5.6. Reducing the batch size
In some applications, it may be possible to use a smaller batch size to reduce memory requirements.
If you reduce the global batch size (that is, the total number of samples processed between weight updates) for training, you should also reduce the learning rate. Scaling the learning rate by the same factor as the batch size has been found to be effective - see §2.1 of Accurate, Large Minibatch SGD: Training ImageNet in 1 Hour by Priya Goyal et al. for details.
Using a smaller micro-batch size won’t necessarily hurt performance. The IPU’s architecture makes it better for fine-grained parallelism than other processors which enables better performance at low batch sizes. Further, researchers at Graphcore have shown that smaller batch sizes can stabilise training. See Revisiting Small Batch Training for Deep Neural Networks by Masters and Luschi for full details.

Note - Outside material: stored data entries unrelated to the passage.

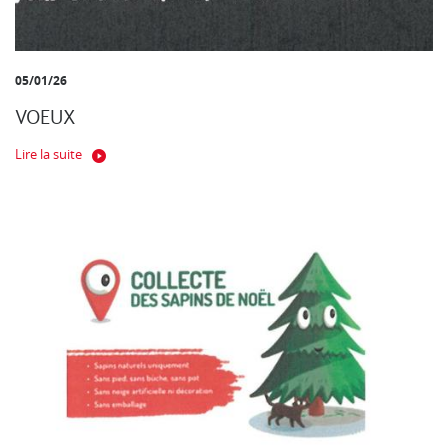
05/01/26
VOEUX
Lire la suite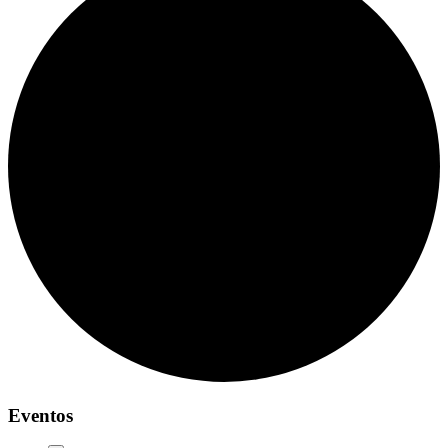
Eventos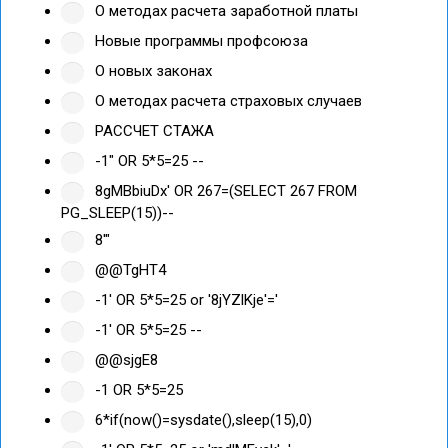
О методах расчета заработной платы
Новые программы профсоюза
О новых законах
О методах расчета страховых случаев
РАССЧЕТ СТАЖА
-1" OR 5*5=25 --
8gMBbiuDx' OR 267=(SELECT 267 FROM
PG_SLEEP(15))--
8'"
@@TgHT4
-1' OR 5*5=25 or '8jYZlKje'='
-1' OR 5*5=25 --
@@sjgE8
-1 OR 5*5=25
6*if(now()=sysdate(),sleep(15),0)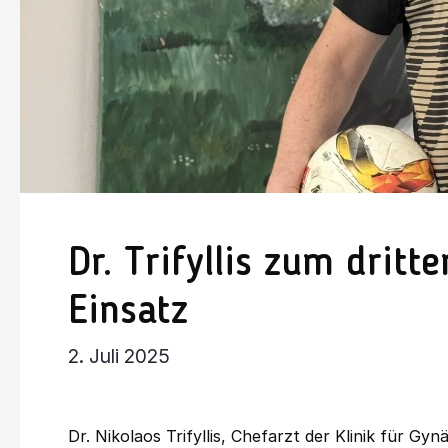
Dr. Trifyllis zum drit
Einsatz
2. Juli 2025
Dr. Nikolaos Trifyllis, Chefarzt der Klinik für G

However, there are some operations, such as batch normalisation, that are calculated across a mini-batch. The performance of these operations can degrade when reducing the batch size. If this causes problems, you may choose to replace batch normalisation with group, layer or instance normalisation instead.
As an alternative solution, you may choose to use proxy normalisation, a technique developed by researchers at Graphcore. Proxy normalisation is designed to preserve the desirable properties of batch normalisation while operating independently of the batch size. A TensorFlow 1 implementation is available in Graphcore’s public examples. Proxy normalisation was first described in the paper “Proxy-Normalizing Activations to Match Batch Normalization while Removing Batch Dependence” by Labatie et al.
5.7. Writing a custom operation
If you have a particular operation in your model that is using a lot of memory, you may find it useful to write a custom operation using a lower-level library that uses less memory.
Refer to the technical note “Creating Custom Operations for the IPU” for details and links to additional resources on writing custom operations.